There are two ways for a case to get to court: In one way, the prosecution and police investigate a case, file a complaint or request an indictment when they have enough evidence, and ask a court to issue arrest warrants. The police then go out and make arrests based on those warrants.
The other way is for the police to react to a report of a crime, make an arrest, and then submit their reports to the prosecutor. The prosecutor makes a decision on what crimes to charge (if any) based on the evidence that is indicated by the police reports and file a complaint.
Another question I hear all the time is “How many cases have you won?” When I ask further about what the potential client really wants to know, the potential client usually is interested in knowing how many “not guilty” verdicts have I won in cases like his or hers.

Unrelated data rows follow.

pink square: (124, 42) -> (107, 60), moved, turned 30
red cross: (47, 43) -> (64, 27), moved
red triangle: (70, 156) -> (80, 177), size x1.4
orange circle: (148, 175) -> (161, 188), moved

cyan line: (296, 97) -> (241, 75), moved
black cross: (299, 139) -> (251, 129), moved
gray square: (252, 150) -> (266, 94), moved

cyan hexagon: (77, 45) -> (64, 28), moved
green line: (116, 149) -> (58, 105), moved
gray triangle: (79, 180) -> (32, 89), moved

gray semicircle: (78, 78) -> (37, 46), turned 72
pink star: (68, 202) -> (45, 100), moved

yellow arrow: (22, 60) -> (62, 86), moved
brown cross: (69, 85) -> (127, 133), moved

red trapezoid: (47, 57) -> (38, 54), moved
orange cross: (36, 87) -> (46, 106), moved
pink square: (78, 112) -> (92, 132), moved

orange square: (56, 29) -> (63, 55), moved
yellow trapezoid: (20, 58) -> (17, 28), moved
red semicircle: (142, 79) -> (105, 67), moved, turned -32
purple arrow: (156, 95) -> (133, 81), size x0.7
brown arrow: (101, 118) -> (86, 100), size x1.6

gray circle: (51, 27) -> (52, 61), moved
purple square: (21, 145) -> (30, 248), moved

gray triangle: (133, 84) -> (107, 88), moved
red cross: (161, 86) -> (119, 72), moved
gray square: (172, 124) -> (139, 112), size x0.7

In my opinion, this is not the right question to ask. If a client of mine has to go to trial, that means that all forms of negotiation have broken down; the client has committed to a higher fee to try the case; and the client has decided to “roll the dice” before a jury. Placing my client’s liberty at stake in a trial is the last resort to a successful outcome of a case. Trials can be time-consuming, stress-producing and expen$ive.

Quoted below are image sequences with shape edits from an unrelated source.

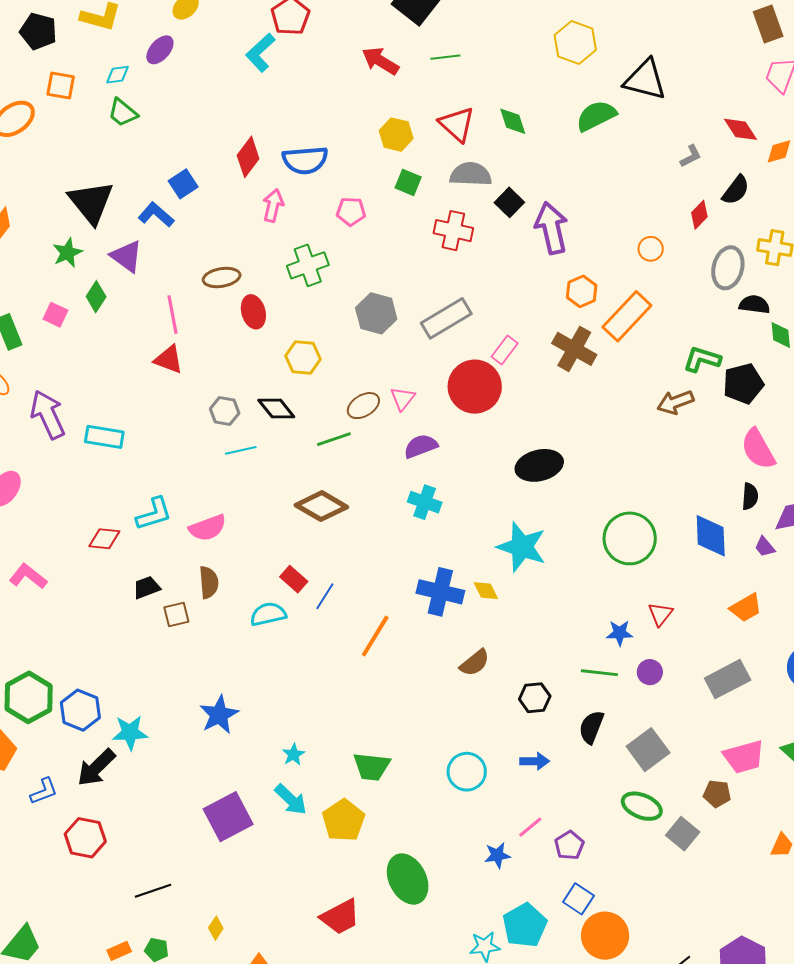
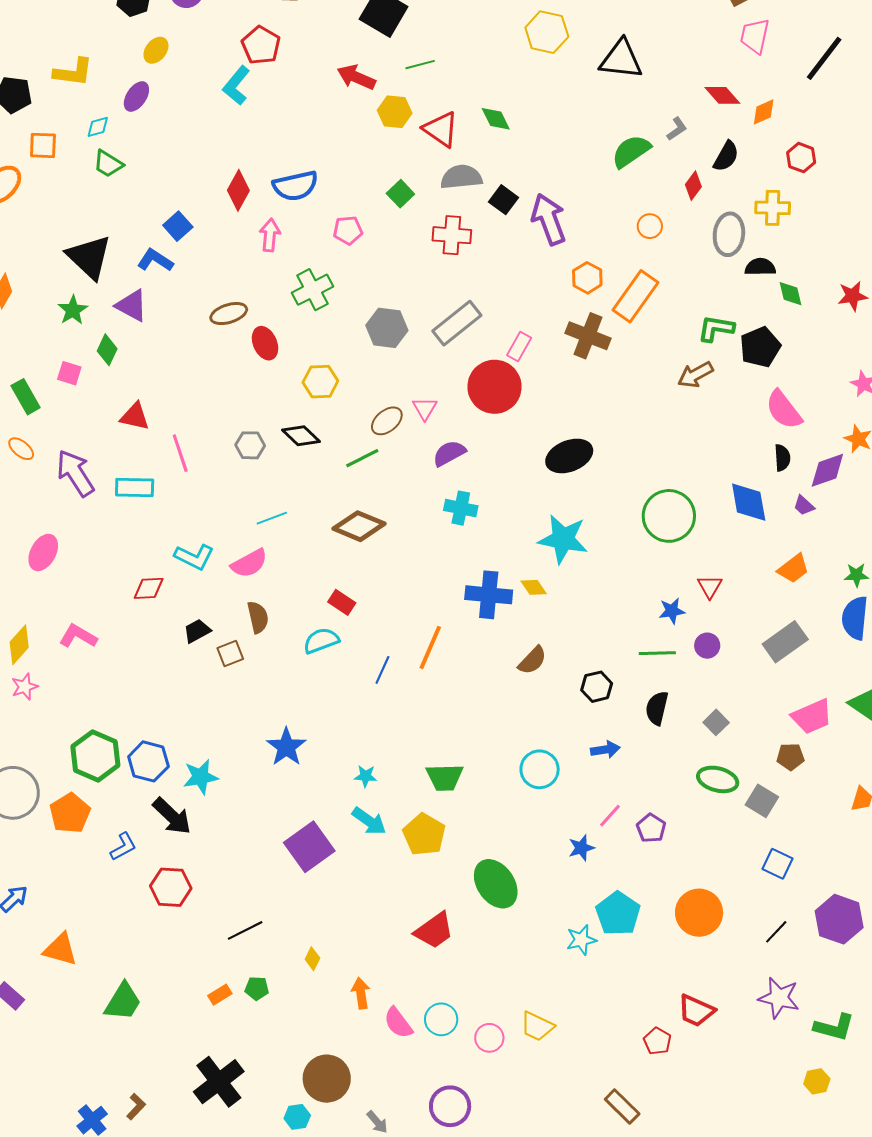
green semicircle: (596, 116) -> (631, 151), moved
yellow hexagon: (396, 135) -> (395, 112), moved
green square: (408, 182) -> (400, 194), turned 32
pink line: (172, 315) -> (180, 453), moved
red triangle: (169, 359) -> (135, 417), moved
cyan line: (241, 450) -> (272, 518), moved
cyan L-shape: (154, 514) -> (194, 557), turned 51
blue line: (325, 596) -> (382, 670), moved
gray square: (648, 750) -> (716, 722), size x0.6
cyan star: (294, 755) -> (366, 776), turned -30
black arrow: (96, 768) -> (172, 816), turned -84
blue square: (578, 899) -> (778, 864), moved

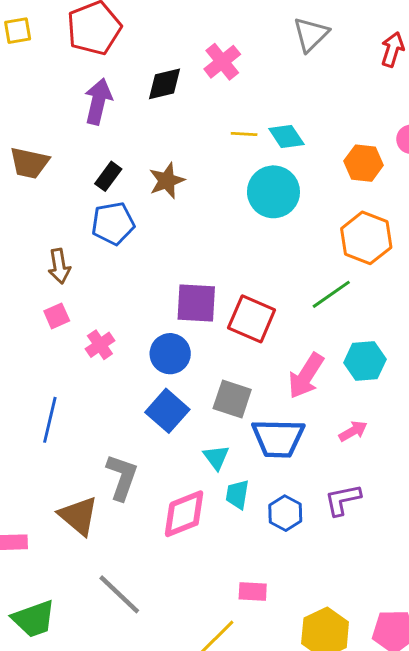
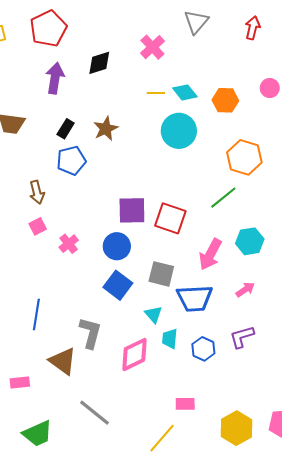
pink cross: (222, 62) -> (152, 47), moved
orange hexagon: (364, 163) -> (225, 100), moved
blue line: (50, 420) -> (36, 315), moved

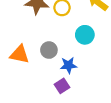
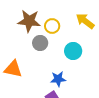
gray circle: (49, 50) -> (40, 43), moved

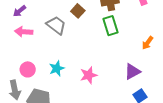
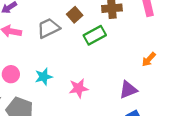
gray trapezoid: (56, 25) -> (48, 28), turned -70
green rectangle: (111, 26) -> (95, 35), moved, turned 72

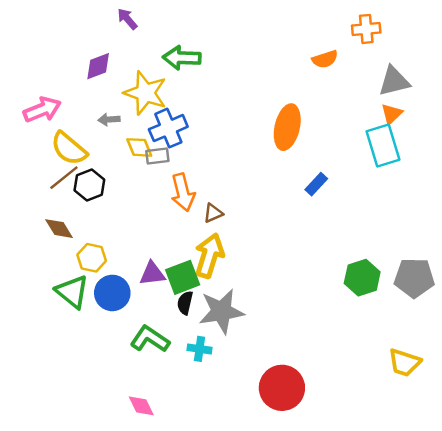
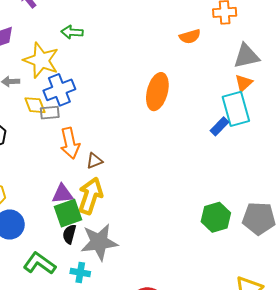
green arrow: (182, 58) -> (72, 32), size x0.7
blue rectangle: (316, 184) -> (219, 126), moved
purple triangle: (152, 274) -> (62, 194), moved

Instead, I think that a potential client would be more interested in knowing how many and what kinds of results I have received for my clients? What are typical results? What would the lawyer consider to be a good result based on the many variable factors (some are known and some may be unknown)? Has the lawyer ever received the desired result for a previous client? How realistic is the desired result?
Positive results can range from reduced charges or sentences to full dismissal. All cases are different.
Again, choosing a lawyer is a very important matter and can affect the rest of your life. Be sure to find someone who is knowledgeable, thorough and and can communicate well with the client – as the client you deserve to know what to expect.